Alternatively, it would be interesting to determine if continuous dosing with chlorambucil is required for the prolonged duration of remission times. Cats respond well to the currently published treatment protocols and in many cases receive chlorambucil for many months. The use of continuous chemotherapy in human studies has been associated with an increased risk of developing a second malignancy or hematological abnormality. Alkylator-purine analog combinations may increase the risk of therapy-related myeloid malignancy.¹⁵ An increased frequency of secondary malignancies, including epithelial neoplasms, was noted in cats receiving long-term chlorambucil for indolent chronic lymphocytic leukemia compared to a nontreated case population.¹⁶ Because chlorambucil is a slow alkylator, chronic use results in constant insults to normal DNA, and carcinogenesis is a risk. We did not compare the incidence of developing a second malignancy in cats with other forms of cancers associated with prolonged survival times; therefore, no statements may be made regarding an increased risk of secondary malignancy development associated with continuous chlorambucil treatment. However, it is striking that four (14%) of the 28 cats evaluated developed a second malignancy during their course of treatment.

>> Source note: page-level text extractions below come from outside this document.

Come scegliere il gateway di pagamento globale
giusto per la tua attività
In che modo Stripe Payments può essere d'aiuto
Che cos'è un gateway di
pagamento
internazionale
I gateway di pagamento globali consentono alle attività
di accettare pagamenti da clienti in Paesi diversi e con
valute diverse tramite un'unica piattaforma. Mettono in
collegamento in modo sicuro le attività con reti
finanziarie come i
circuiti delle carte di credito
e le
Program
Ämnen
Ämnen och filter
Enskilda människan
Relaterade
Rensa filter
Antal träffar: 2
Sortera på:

Another potential explanation for the development of a secondary malignancy in this population of cats is that prolonged survival increases the chances of a mutation occurring in another cell type that could contribute to cancer formation. Finally, chronic continuous chemotherapy may alter the immune system’s ability to identify and destroy abnormal cells. Second malignancies in this study included a poorly differentiated oral squamous cell carcinoma with metastasis to the regional lymph nodes, intraabdominal carcinomatosis, mammary carcinoma, and a gastric mast cell tumor. The second malignancies reported here are similar to the aforementioned study reporting an increased frequency of developing epithelial-based malignancies while being treated continuously with chlorambucil.¹⁶

Conclusion

Our finding of long initial remission times, particularly a median first remission time of 786 days, for cats with GI small-cell lymphoma treated with chlorambucil is consistent with those previously published. Dosing delays due to hematological toxicities were minimal in this study and previous reports; however, the finding of second malignancies in the current study is concerning and warrants additional examination.